======== Data ========
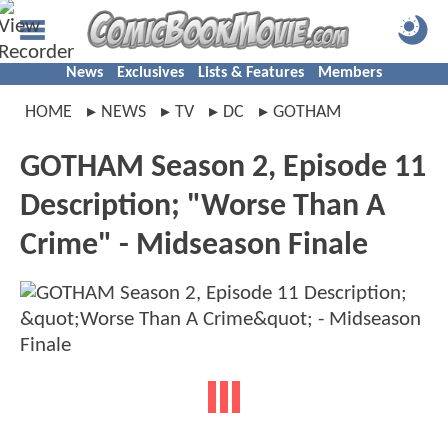
News
Exclusives
Lists & Features
Members
HOME
NEWS
TV
DC
GOTHAM
GOTHAM Season 2, Episode 11
Description; "Worse Than A
Crime" - Midseason Finale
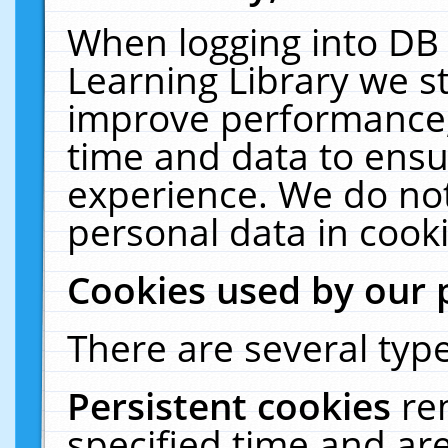
When logging into DB 
Learning Library we s
improve performance, 
time and data to ensu
experience. We do not
personal data in cooki
Cookies used by our 
There are several type
Persistent cookies
re
specified time and ar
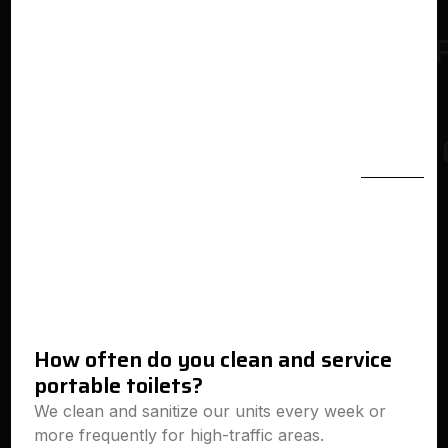
How often do you clean and service
portable toilets?
We clean and sanitize our units every week or
more frequently for high-traffic areas.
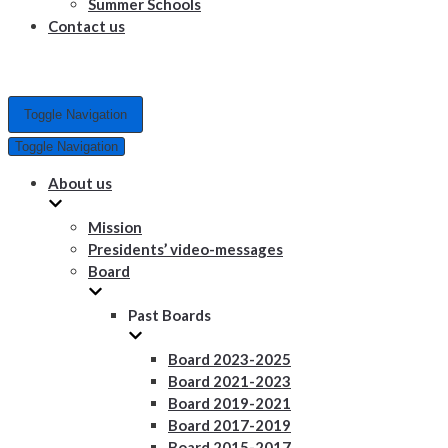
Summer Schools
Contact us
Toggle Navigation
Toggle Navigation
About us
Mission
Presidents’ video-messages
Board
Past Boards
Board 2023-2025
Board 2021-2023
Board 2019-2021
Board 2017-2019
Board 2015-2017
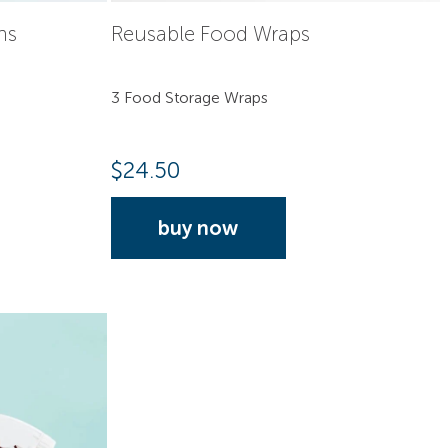
hs
Reusable Food Wraps
3 Food Storage Wraps
$
24.50
buy now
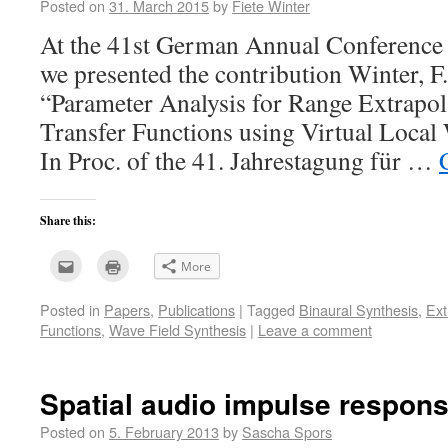
Posted on
31. March 2015
by
Fiete Winter
At the 41st German Annual Conference
we presented the contribution Winter, F.;
“Parameter Analysis for Range Extrapol
Transfer Functions using Virtual Local 
In Proc. of the 41. Jahrestagung für …
Share this:
Click
Click
More
to
to
email
print
this
(Opens
Posted in
Papers
,
Publications
|
Tagged
Binaural Synthesis
,
Ext
to
in
a
new
Functions
,
Wave Field Synthesis
|
Leave a comment
friend
window)
(Opens
in
new
window)
Spatial audio impulse respon
Posted on
5. February 2013
by
Sascha Spors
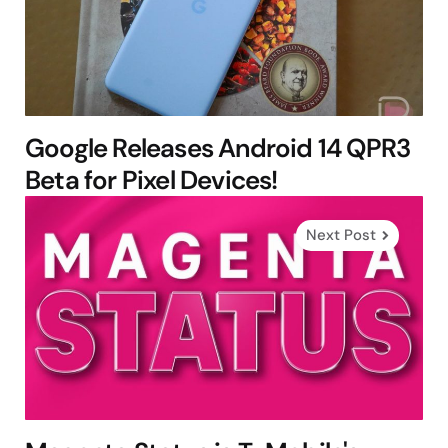
Google Releases Android 14 QPR3
Beta for Pixel Devices!
Next Post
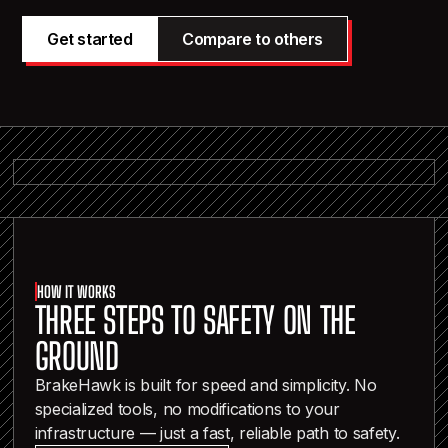
Get started
Compare to others
HOW IT WORKS
THREE STEPS TO SAFETY ON THE
GROUND
BrakeHawk is built for speed and simplicity. No
specialized tools, no modifications to your
infrastructure — just a fast, reliable path to safety.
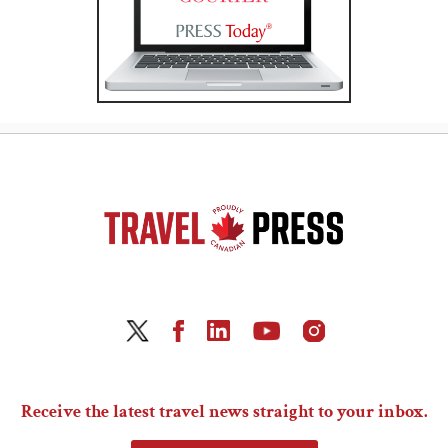
Receive the latest travel news straight to your inbox.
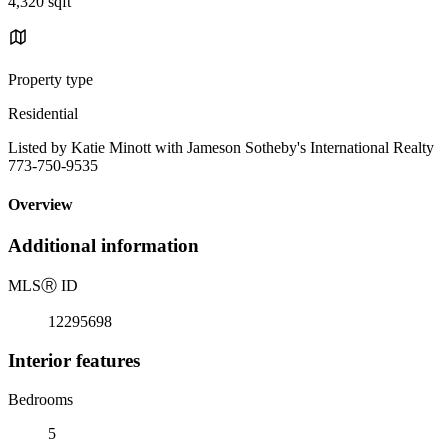
4,320 sqft
Property type
Residential
Listed by Katie Minott with Jameson Sotheby's International Realty
773-750-9535
Overview
Additional information
MLS
Ⓡ
ID
12295698
Interior features
Bedrooms
5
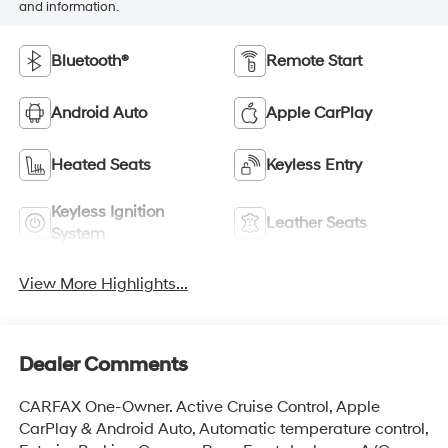
and information.
Bluetooth®
Remote Start
Android Auto
Apple CarPlay
Heated Seats
Keyless Entry
Keyless Ignition
Leather Seats
System
View More Highlights...
Dealer Comments
CARFAX One-Owner. Active Cruise Control, Apple
CarPlay & Android Auto, Automatic temperature control,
========
## Action item
Look through the data above. Copy every line with the string "Apple" in it.

## Worked solution
Apple CarPlay
CARFAX One-Owner. Active Cruise Control, Apple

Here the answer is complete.